Neda Nobari immigrated to the United States from Iran in 1978 when she was 15. She graduated from SF State in 1984 and went on to work at Bebe Stores, where she was once vice chair. She ended her long run at Bebe last decade, and has since turned to philanthropy, establishing the Neda Nobari Foundation, which aims to promote social and environmental justice through arts and education. Nobari also went back to school and last year earned a master’s degree in liberal studies from Dartmouth College, focusing her research on the intersection of the diaspora and cultural identity of Iranian-American women.
Clearly Nobari's background and heritage is important to her, but while the study of the Iranian diaspora might seem rather specific, Nobari's gift can also be seen within a broader context. As she puts it, "Mass migration is one of the most pressing global challenges of the 21st century. It's also an opportunity to learn. Nearly 37 years have passed since the Iranian Revolution and migration of Iranians across the globe. The diversity of these cross-national communities and their cultural evolution provides a window for scholarship and research into their impact on the Iranian socio-cultural identity and the relationship between individuals and different communities around the world."

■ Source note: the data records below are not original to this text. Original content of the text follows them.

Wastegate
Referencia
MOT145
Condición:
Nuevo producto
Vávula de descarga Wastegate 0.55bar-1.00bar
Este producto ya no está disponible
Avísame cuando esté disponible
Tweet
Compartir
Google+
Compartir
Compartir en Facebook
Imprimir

Not too long ago, I wrote about Dresden-born Henry Arnhold, who gave a multimillion dollar gift to New School's Zolberg Institute on Migration and Mobility, an outfit interested rethinking the ways we describe the movement of people in service of social justice and equality. Amidst a more connected world, but also a conflict-filled one, it makes sense that a certain set of funders, particularly those with international backgrounds, might key in on these issues.
The Neda Nobari Foundation has so far moved a modest amount of money out of the door annually. One of its grantmaking categories is holistic education, and the foundation states that it believes "that education is a powerful driver for the development of the individual and society as a whole, expanding the psyche, improving intelligence, health, gender equality, peace, and stability."
Within this grantmaking category, the foundation supports places like the Golestan Center for Language Immersion and Cultural Education in Berkeley, which teaches Iranian culture to children, as well as the OMID Foundation, an organization which supports and empowers vulnerable and disadvantaged young women in Iran.
Keen readers of Inside Philanthropy might remember another Iranian-American woman passionate about these issues. On the other side of the Bay, not too long ago, engineer Bita Daryabari gave a $5 million to UC Berkeley to establish the Bita Daryabari Presidential Chair in Iranian Studies. Daryabari also set up two nonprofits that focus on the Iranian community.
One final say on diaspora. California is home to one of the largest Iranian populations of the Iranian Diaspora, with a good chunk arriving in the region around the time of the Iranian Revolution of 1979. Given all of these forces, perhaps another one of these gifts isn't far behind in the Golden State.